Categorized | Suffolk Close-up

Go Underground

Posted on 14 December 2012

By Karl Grossman

The good news: “We should look at undergrounding [electric lines] as part of storm hardening,” Michael Hervey, the chief operating officer of the Long Island Power Authority, told me last week.

The problematic news: Mr. Hervey is leaving LIPA at the end of the month.

Will LIPA in the wake of superstorm Sandy and it causing the electricity for most Long Islanders to go out — for many days — actually move to underground its electric lines for “storm hardening?”

For years LIPA has emphasized that undergrounding is very expensive. But no one is saying the utility embark on undergrounding all its lines immediately — only to start and do undergrounding especially where it is most needed.

“LIPA should do undergrounding piece-by-piece—especially in areas in which, historically, overhead lines haven’t made it in storms,” says Suffolk County Legislator Jay Schneiderman of Montauk.

As former East Hampton Town Natural Resources Director Larry Penny has noted, because the lines between Amagansett and Montauk were buried underground in 1991, the electricity in most of Montauk was not disrupted by Sandy, although that eight-mile Napeague stretch was severely battered. He had asked LIPA’s predecessor, the Long Island Lighting Company, to do the undergrounding after Hurricane Bob and also the “Perfect Storm” that year. LILCO agreed. Mr. Penny comments: “They say undergrounding is expensive. But in the long run, you save a lot of money in tree-trimming, repairs after a storm and economic disruption — the power doesn’t go out.”

An initial announcement by Edward Romaine as he transitioned last month from being a county legislator to Brookhaven Town supervisor was that he would insist that electric lines go underground in any new developments built in Long Island’s largest town.

LIPA, on its website (, has a study on undergrounding done for it in 2005. Titled “A Review of Electric Utility Undergrounding Policies and Practices,” it notes that “approximately 68% of the distribution lines owned by LIPA are overhead” and “over 90% of the annual number of customer interruptions…occur” because of them.

Still, the report, by Navigant Consulting, Inc. of Westbury, stresses the expense of undergrounding. It cites an earlier study done for LIPA, in 1998, which “found that undergrounding the Long Island transmission and distribution system would be $14.7 billion and could potentially raise rates by 100%. Current cost estimates of undergrounding the…system are even higher due in part to increased material costs and changes in design standards.”

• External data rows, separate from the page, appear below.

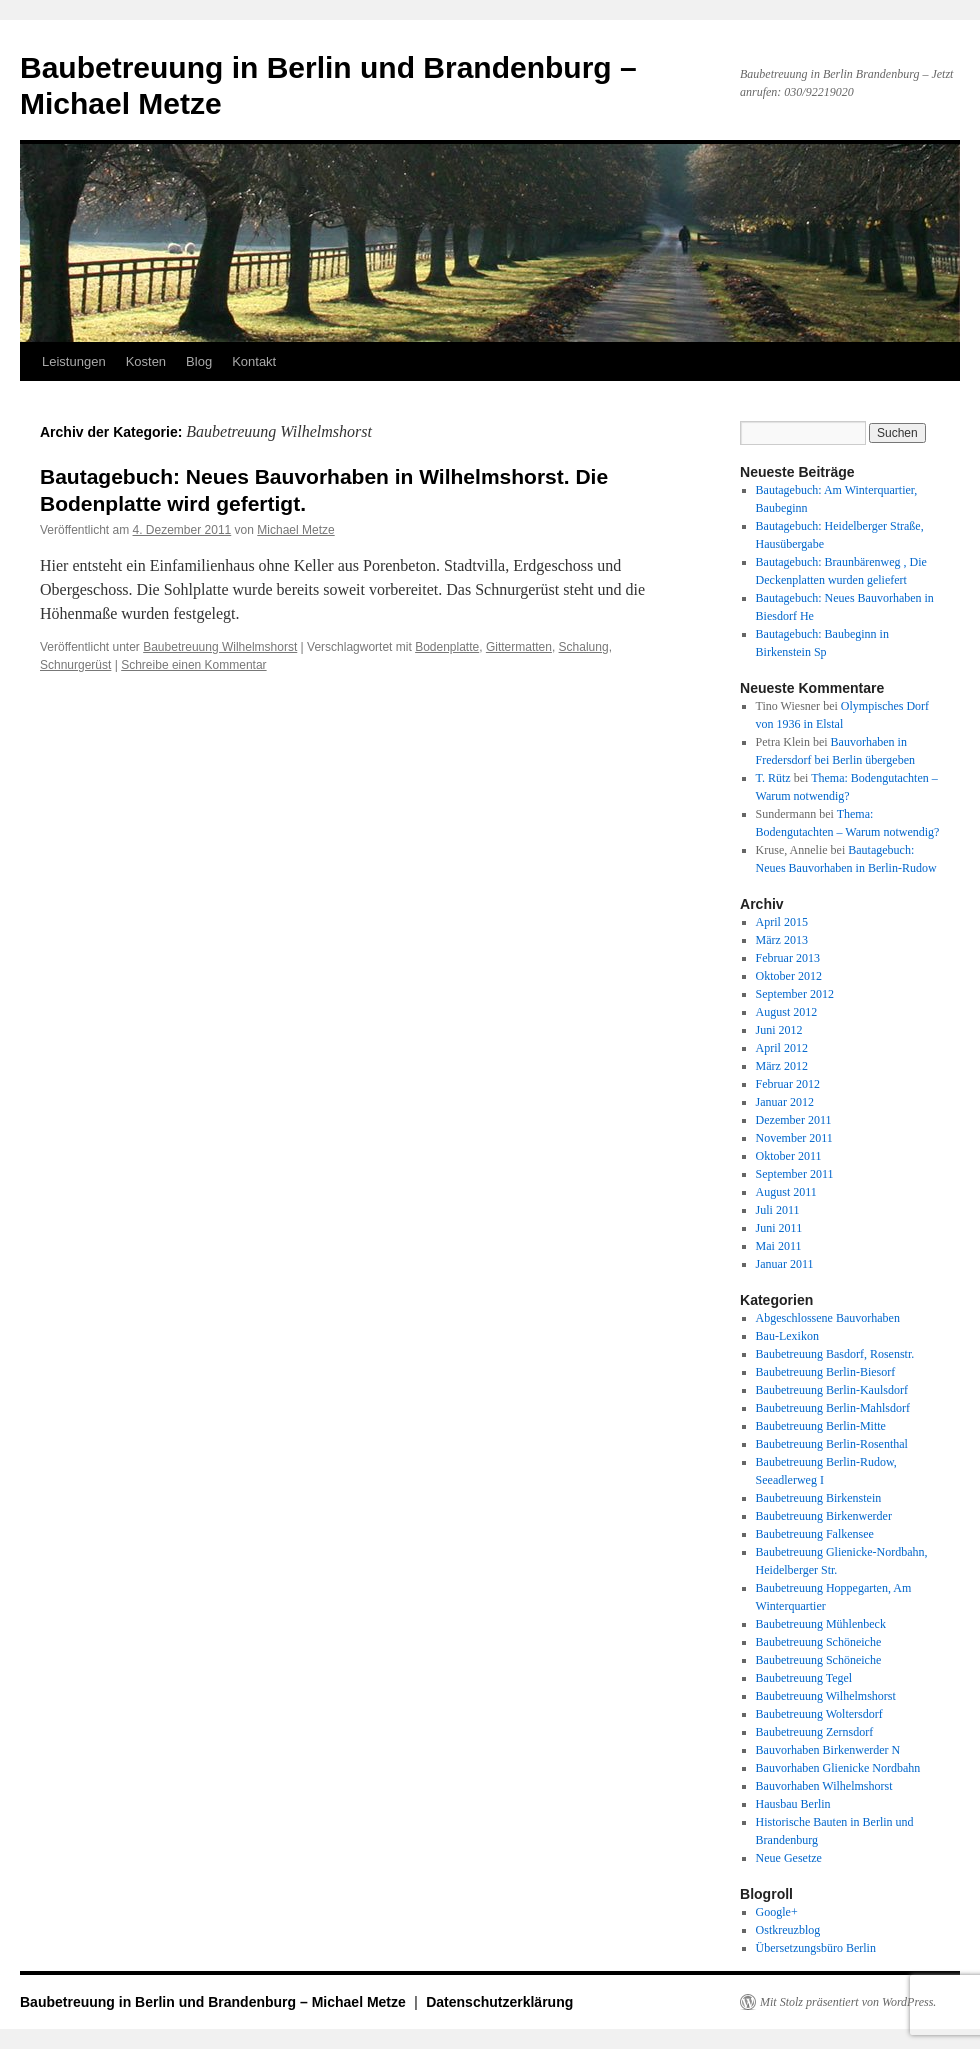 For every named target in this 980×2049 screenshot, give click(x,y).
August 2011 (786, 1192)
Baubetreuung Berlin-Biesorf (826, 1372)
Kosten (146, 361)
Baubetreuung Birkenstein (819, 1498)
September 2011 (795, 1174)
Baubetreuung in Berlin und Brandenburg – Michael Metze (215, 2002)
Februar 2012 (788, 1084)
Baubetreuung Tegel (804, 1678)
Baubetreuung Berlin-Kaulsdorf (832, 1390)
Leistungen (74, 361)
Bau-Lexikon (787, 1336)
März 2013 (782, 940)
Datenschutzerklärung (499, 2002)
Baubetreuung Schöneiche (819, 1642)
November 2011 (794, 1138)
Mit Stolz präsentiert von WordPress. (848, 2002)
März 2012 (782, 1066)
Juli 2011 (778, 1210)
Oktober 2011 (789, 1156)
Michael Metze (295, 530)
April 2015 (782, 922)
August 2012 (787, 1012)
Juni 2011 (779, 1228)
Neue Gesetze (789, 1858)
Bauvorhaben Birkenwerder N (828, 1750)
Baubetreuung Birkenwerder (824, 1516)
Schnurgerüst (75, 665)
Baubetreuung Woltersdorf (819, 1714)
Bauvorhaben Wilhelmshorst (824, 1786)
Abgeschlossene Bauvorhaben (828, 1318)
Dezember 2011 (794, 1120)
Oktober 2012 (789, 976)
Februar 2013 (788, 958)
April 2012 (782, 1048)
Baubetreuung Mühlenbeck (821, 1624)
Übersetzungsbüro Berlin (816, 1948)
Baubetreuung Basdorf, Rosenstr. (835, 1354)
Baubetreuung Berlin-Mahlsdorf (833, 1408)
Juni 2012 (779, 1030)
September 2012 (795, 994)
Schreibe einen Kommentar (193, 665)
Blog (199, 361)
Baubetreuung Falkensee (815, 1534)
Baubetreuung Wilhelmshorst (220, 647)
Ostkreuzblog (788, 1930)
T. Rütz (773, 778)
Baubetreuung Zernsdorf (815, 1732)
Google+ (777, 1912)
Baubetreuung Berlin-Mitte (821, 1426)
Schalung (584, 647)
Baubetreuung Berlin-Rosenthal (832, 1444)
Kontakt (254, 361)
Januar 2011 (785, 1264)
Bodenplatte (447, 647)
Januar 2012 (785, 1102)
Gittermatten (519, 647)
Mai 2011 (779, 1246)
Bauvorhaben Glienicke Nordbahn (838, 1768)
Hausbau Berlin (793, 1804) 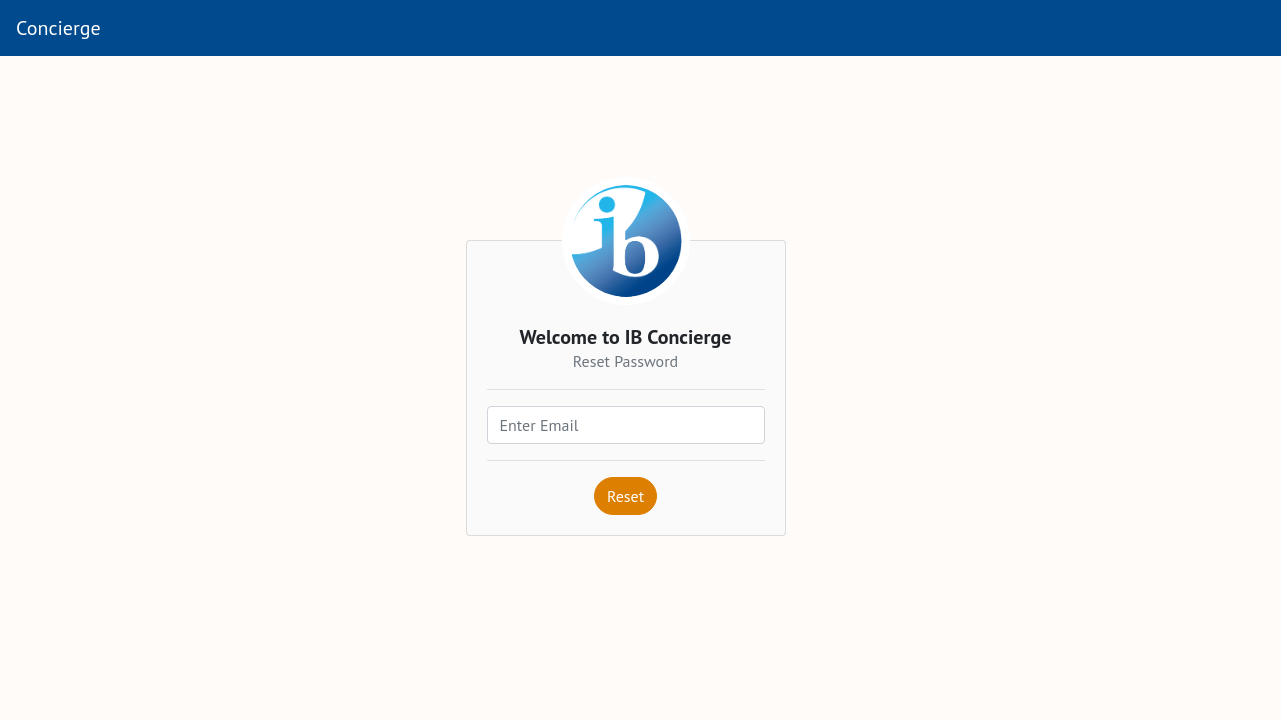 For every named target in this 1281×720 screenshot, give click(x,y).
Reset (625, 496)
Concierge (58, 28) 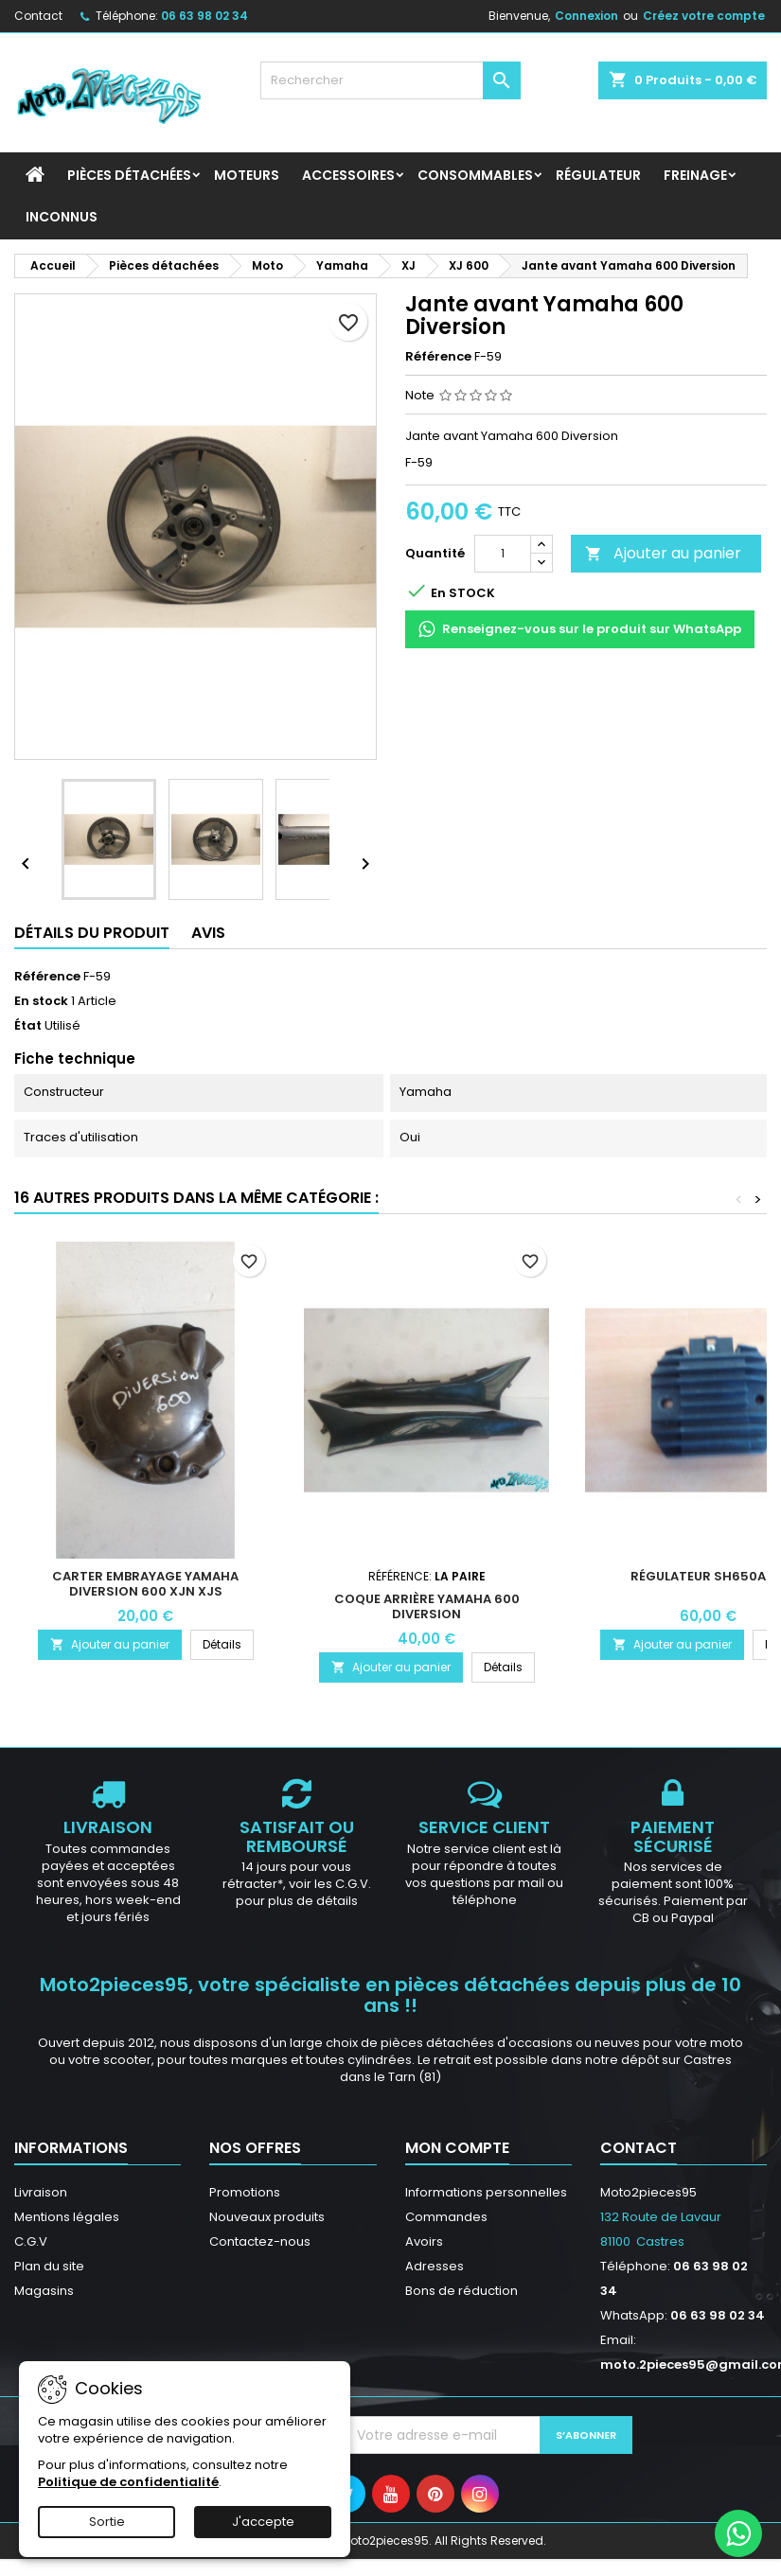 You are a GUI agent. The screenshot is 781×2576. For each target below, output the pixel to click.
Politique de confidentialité (128, 2482)
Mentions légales (66, 2217)
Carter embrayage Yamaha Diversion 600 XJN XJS (145, 1583)
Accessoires (348, 175)
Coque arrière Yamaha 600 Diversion (427, 1606)
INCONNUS (62, 216)
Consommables (475, 175)
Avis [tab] (208, 933)
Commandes (446, 2217)
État (28, 1025)
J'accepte (263, 2522)
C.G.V (30, 2241)
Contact (38, 16)
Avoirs (424, 2241)
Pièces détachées (129, 175)
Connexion (586, 16)
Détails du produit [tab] (91, 933)
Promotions (244, 2192)
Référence (438, 356)
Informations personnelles (486, 2192)
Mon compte (457, 2148)
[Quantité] (502, 554)
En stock (41, 1001)
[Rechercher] (390, 80)
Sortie (107, 2522)
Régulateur (598, 175)
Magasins (44, 2291)
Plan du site (49, 2266)
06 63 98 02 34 (204, 16)
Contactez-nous (260, 2241)
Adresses (434, 2266)
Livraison (40, 2192)
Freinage (695, 175)
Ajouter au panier (663, 553)
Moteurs (246, 175)
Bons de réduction (461, 2291)
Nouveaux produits (267, 2217)
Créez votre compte (704, 16) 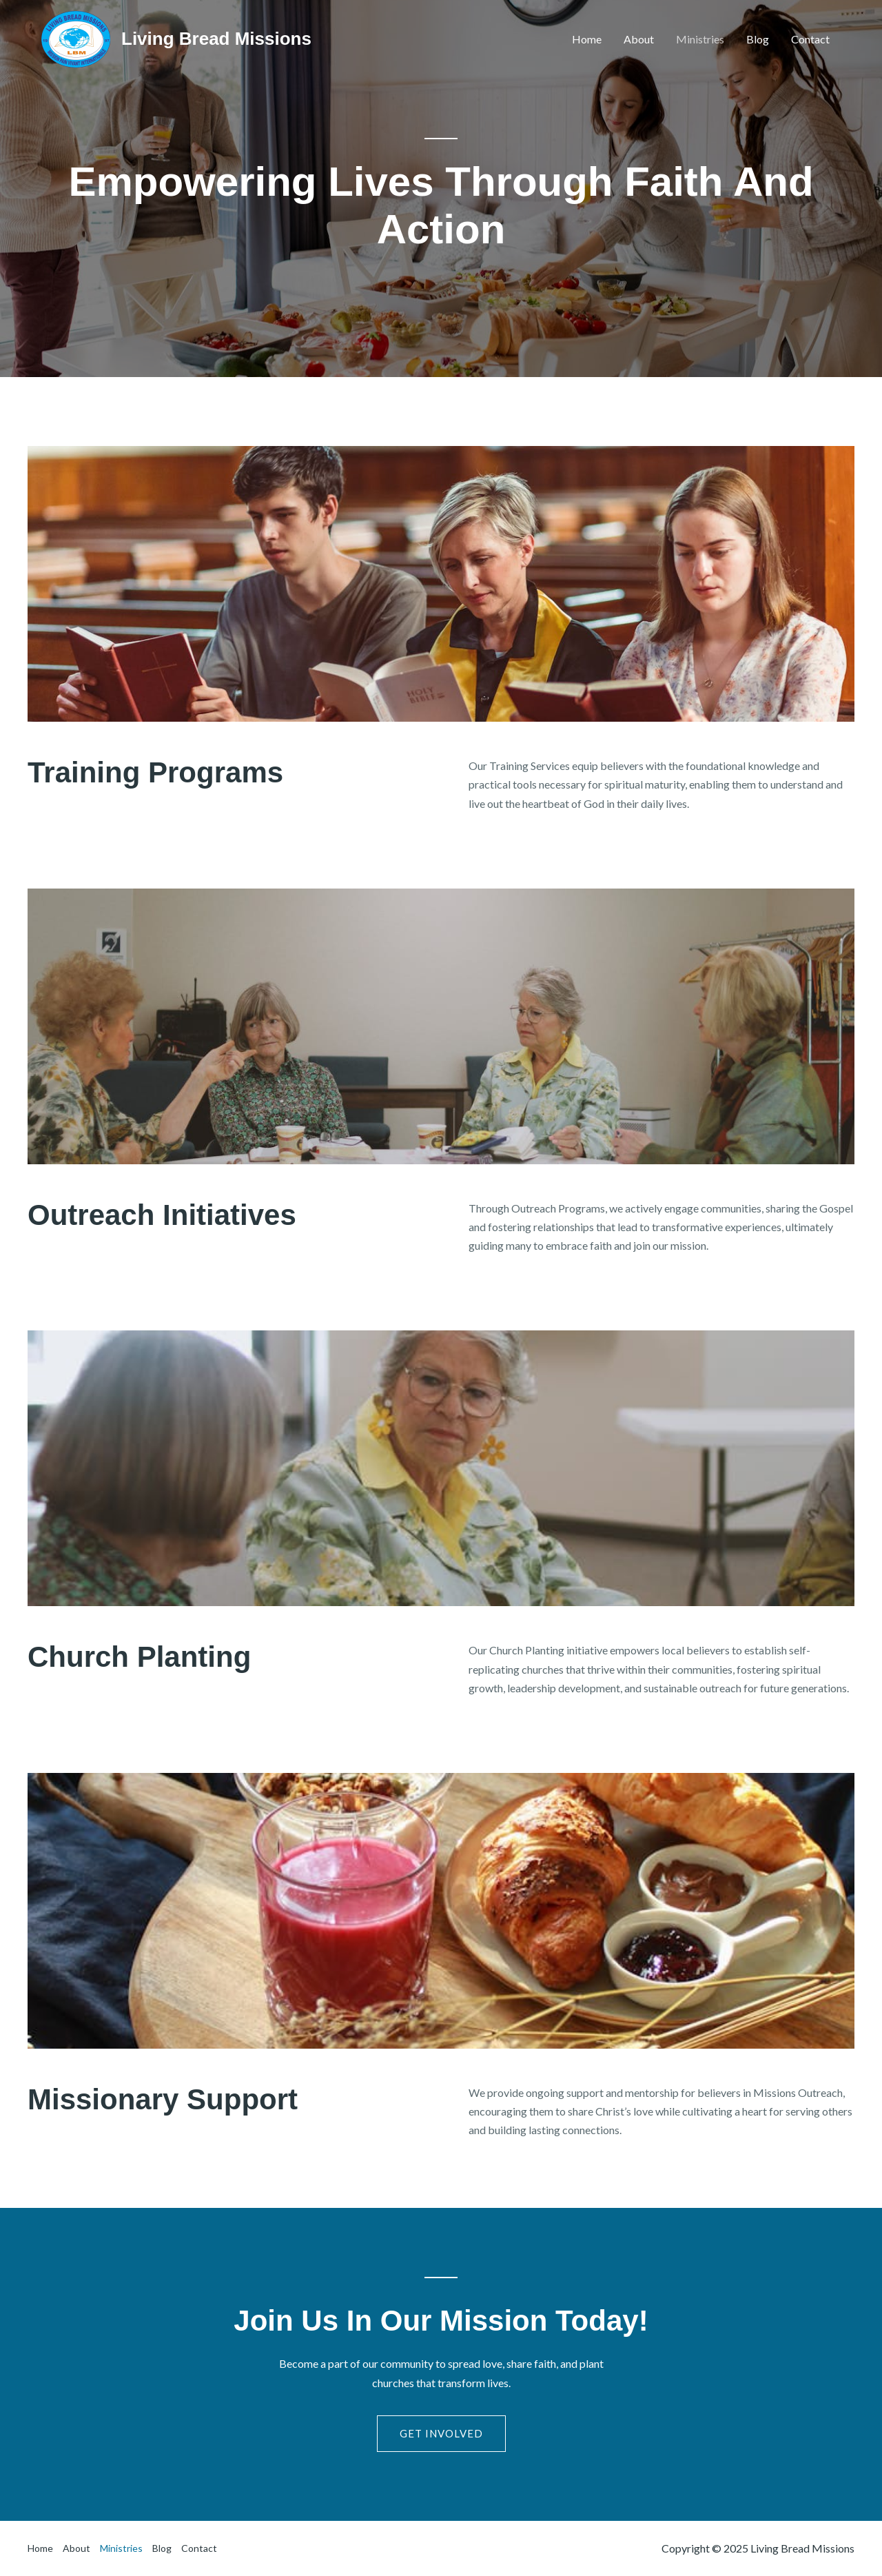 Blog (757, 38)
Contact (810, 38)
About (639, 38)
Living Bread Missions (216, 38)
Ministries (700, 38)
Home (587, 38) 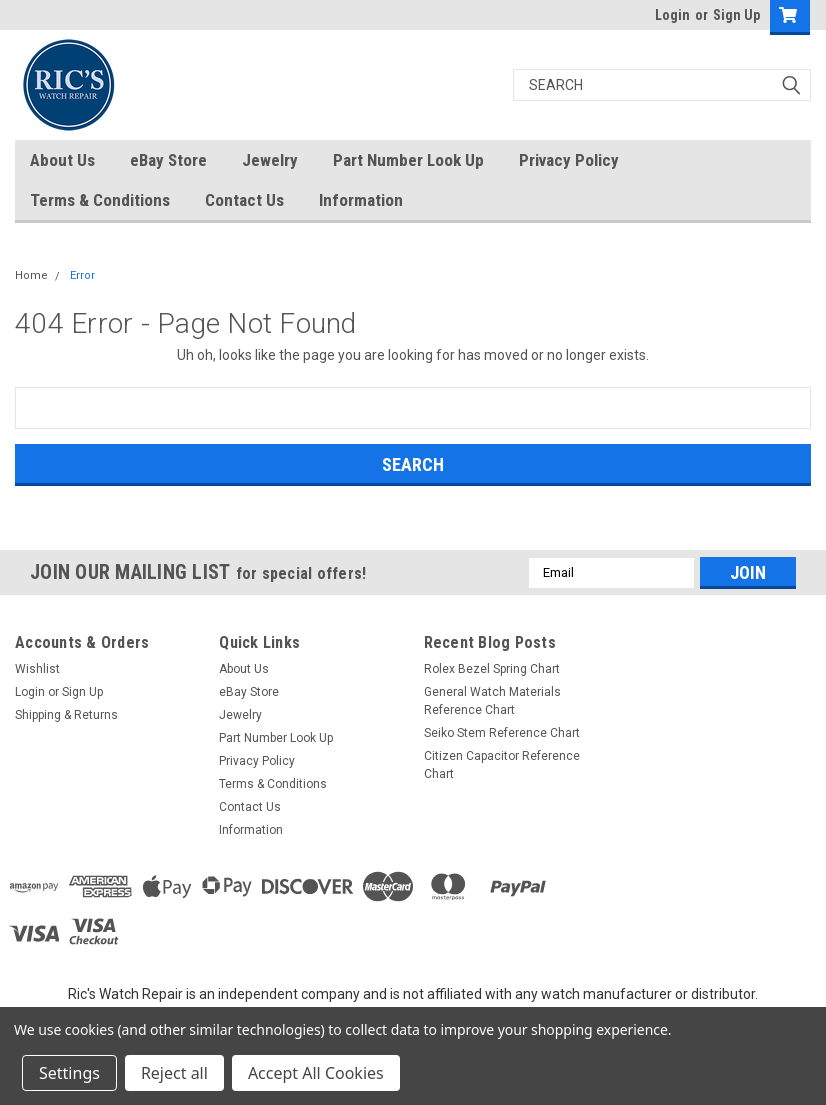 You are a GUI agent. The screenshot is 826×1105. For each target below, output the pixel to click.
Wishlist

That’s a great amount of money even in light of what was reported last week to be the LIPA cost to repair its system after Hurricane Sandy — nearly $1 billion.

Importantly, it should be immediately noted, that Hurricane Sandy won’t be the end of hurricanes hitting here and, most likely, superstorms considering the link between global warming and violent, extreme weather. And, as bad as Sandy was, notably in its astronomically-intensified storm surge, the Hurricane of 1938 had far worse winds.

But, in the Navigant report, are models for how utilities elsewhere have approached undergrounding — piece-by-piece, not in one fell swoop.

It tells of how the North Carolina Public Utilities Commission “has recommended a selective approach instructing utilities to…identify the overhead facilities in each region it serves that repeatedly experience reliability problems based on measures such as number of outages” and draw up plans “for converting…to underground in an orderly and efficient manner.” And how Edmond Electric in Oklahoma “is taking a one-section-at-a-time approach.” And Dominion Virginia Power “has also adopted a selective approach.”

“Like these utilities,” it continues, “LIPA is concerned about the adverse rate impact a wholesale undergrounding program on Long Island would present, while at the same time recognizing that there may be the potential to improve system performance and aesthetics while mitigating rate impacts. LIPA is investigating alternatives to wholesale undergrounding. One such approach that LIPA is examining is a ‘targeted’ undergrounding program.”

After Sandy, it’s time for action. The various governmental panels doing post-Sandy investigations of LIPA should demand LIPA make a firm start on doing expanded “targeted” undergrounding.